Opinion

AI in schools: asking for homework is absurd

Students with tablets
08/01/2026
Escriptor i professor de secundària
2 min

BarcelonaI remember perfectly when, during recess four years ago, a colleague showed us artificial intelligence on his phone. Apparently, he'd heard about it on the radio and, out of curiosity, had tried it out. In front of us, he asked it to compare Modernism and Noucentisme and even to generate a poem in the style of Maragall. Before we'd even finished our coffee, a long and exhaustive piece of work, just as he'd asked, started appearing on the phone screen. The poem too. It was like something out of a magic trick. What was the catch? Who was writing all this? We immediately saw that the tool was fantastic, but also dangerous for the world of education.

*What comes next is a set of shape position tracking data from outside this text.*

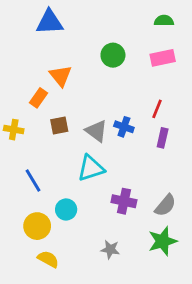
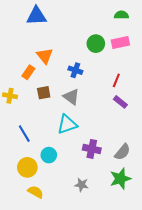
green circle: (113, 55) -> (96, 44), moved
blue cross: (124, 127) -> (75, 70), moved
purple rectangle: (163, 138) -> (120, 102), turned -64

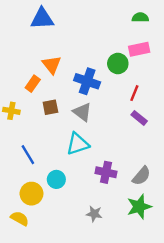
green circle: (96, 44) -> (118, 64), moved
blue cross: (75, 70) -> (87, 81), size x1.5
yellow semicircle: (36, 192) -> (20, 218), moved

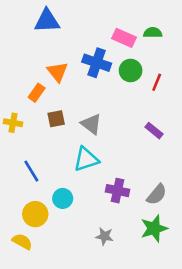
green semicircle: (140, 17) -> (153, 33), moved
pink rectangle: (139, 49) -> (124, 38), moved, turned 36
blue cross: (87, 81) -> (97, 63), moved
red line: (134, 93) -> (157, 82), moved

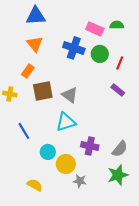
orange triangle: (57, 72) -> (35, 44), moved
brown square: (56, 119) -> (43, 91), size x1.5
purple rectangle: (154, 131) -> (118, 90), moved
yellow circle: (35, 214) -> (66, 164), moved
yellow semicircle: (22, 242) -> (35, 185), moved

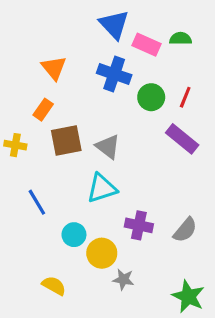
blue triangle: (36, 16) -> (114, 25), moved, turned 50
green circle: (100, 54) -> (151, 97), moved
purple rectangle: (118, 90) -> (182, 139), size x1.5
green star: (118, 175) -> (188, 296), moved, turned -30

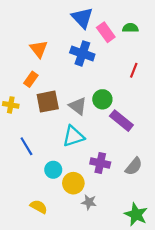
pink rectangle: (147, 45) -> (106, 32), turned 30
green circle: (151, 97) -> (102, 99), moved
purple rectangle: (182, 139) -> (121, 121), moved

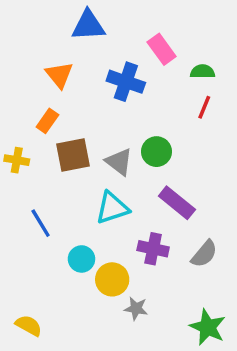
blue triangle: (82, 18) -> (88, 25), moved, turned -50
green semicircle: (130, 28) -> (203, 71), moved
purple rectangle: (121, 121) -> (177, 203), moved
yellow semicircle: (39, 207) -> (29, 325), moved

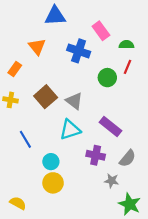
orange rectangle: (47, 121) -> (15, 69), moved
green circle: (156, 152) -> (107, 78), moved
brown square: (73, 155) -> (46, 97), turned -30
yellow circle: (112, 279) -> (53, 183), moved
gray star: (136, 308) -> (112, 181), moved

Another colleague exclaimed that this would put us out of work, and at the time we thought it was an exaggeration, but not impossible. Besides, we quickly realized there were a lot of errors and inconsistencies. It was that same year that high school research projects succumbed to the temptation of using the infamous ChatGPT. Copying had always been common, but now a machine was generating it almost instantly. Too tempting for any student, even the good ones. That same year, I failed seven students who wrote an absurd amount of nonsense on an exam about the argument of Throwing the WhiteWhen I spoke to them, they explained that instead of reading the novel, the AI ​​had given them a summary... which they studied, yes, but they failed to detect serious errors. They simply trusted it blindly.

Homework

Since then, assigning homework has become somewhat absurd. Most secondary school students get it done by the AI (Academic Intelligence). Many get it over with quickly and don't even try to hide it; others add their own personal touch, although since they haven't learned practically anything from what they're copying, they don't even notice the mistakes. We have a new student who did some homework with the AI, and the teacher knew he had copied it because it was in... Italian! She thought what he was copying was written in Catalan. It's all nonsense, yes.

During the pandemic, I had to conduct online exams and monitor students' writing in real time to prevent them from copying entire paragraphs from websites. Confined to our homes, we couldn't do it any other way. For now, the most sensible approach is to have them work live, in front of the teacher. And let it be known that AI has very interesting applications and needs to be used in a positive and pedagogical way. In other words, homework needs to be assigned differently, and this is already forcing us to change the way we work.

The Department of Education has finally decided to ban mobile phones in secondary schools, but school administrations have been finding ways to manage the problem for many years. Now that AI has changed the rules of learning, it is also up to schools, for the time being, to explore regulations and prohibitions to figure out how to deal with a complex reality that always moves faster than bureaucracy and the law.